_Task to complete_: Only one span belongs in the answer: the line holding "Sampoerna Gelar Pelatihan" through the last line of the entries below, retyped exactly.

++++ Exercise data ++++

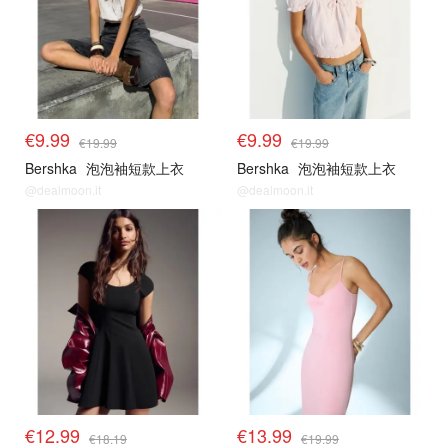
€9.99
€9.99
€19.99
€19.99
Bershka
泡泡袖短款上衣
Bershka
泡泡袖短款上衣
@dealmoon.it
@dealmoon.it
€12.99
€13.99
€18.19
€19.99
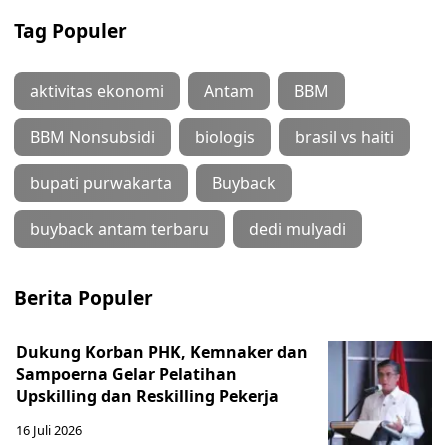
Tag Populer
aktivitas ekonomi
Antam
BBM
BBM Nonsubsidi
biologis
brasil vs haiti
bupati purwakarta
Buyback
buyback antam terbaru
dedi mulyadi
Berita Populer
Dukung Korban PHK, Kemnaker dan
Sampoerna Gelar Pelatihan
Upskilling dan Reskilling Pekerja
16 Juli 2026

++++

_Exercise solution_:
Sampoerna Gelar Pelatihan
Upskilling dan Reskilling Pekerja
16 Juli 2026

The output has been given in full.